Illustration. Un créancier réclame le paiement d’une somme de 8 000 euros et produit un commencement de preuve par écrit — une reconnaissance signée mais incomplète — corroboré par quelques indices concordants. La prétention est ainsi rendue vraisemblable, sans être pleinement établie. Le juge, demeurant dans le doute, peut alors déférer d’office au créancier le serment supplétoire afin de parfaire sa conviction sur la réalité de la créance.

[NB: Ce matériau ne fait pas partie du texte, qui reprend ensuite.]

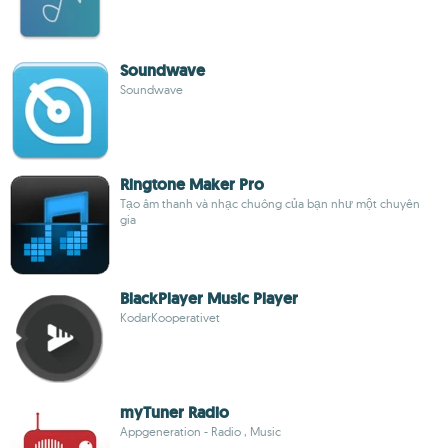
Soundwave
Soundwave
Ringtone Maker Pro
Tạo âm thanh và nhạc chuông của bạn như một chuyên
gia
BlackPlayer Music Player
KodarKooperativet
myTuner Radio
Appgeneration - Radio , Music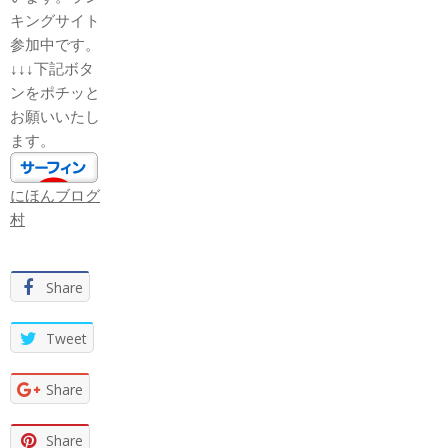
キングサイト
参加中です。
↓↓↓下記ボタ
ンをポチッと
お願いいたし
ます。
にほんブログ
村
Share
Tweet
Share
Share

Deux conséquences essentielles distinguent encore le serment supplétoire de son homologue décisoire. En premier lieu, le juge demeure libre de désigner la partie à laquelle il entend déférer le serment, sauf disposition légale contraire — liberté qui traduit la nature de pure mesure d’instruction de ce serment. En second lieu, et surtout, le serment supplétoire ne lie pas le juge : à la différence du serment décisoire, dont la prestation tranche définitivement la cause, il ne fait qu’éclairer le magistrat, lequel conserve son pouvoir souverain d’appréciation. La motivation du recours au serment, comme de la solution qui en procède, s’impose dès lors avec une particulière acuité.

Qu’il soit décisoire ou supplétoire, le serment n’opère qu’autant que la formule juratoire a été effectivement prononcée et que le juge a motivé, le cas échéant, la nécessité d’y recourir comme le sens qu’il en tire.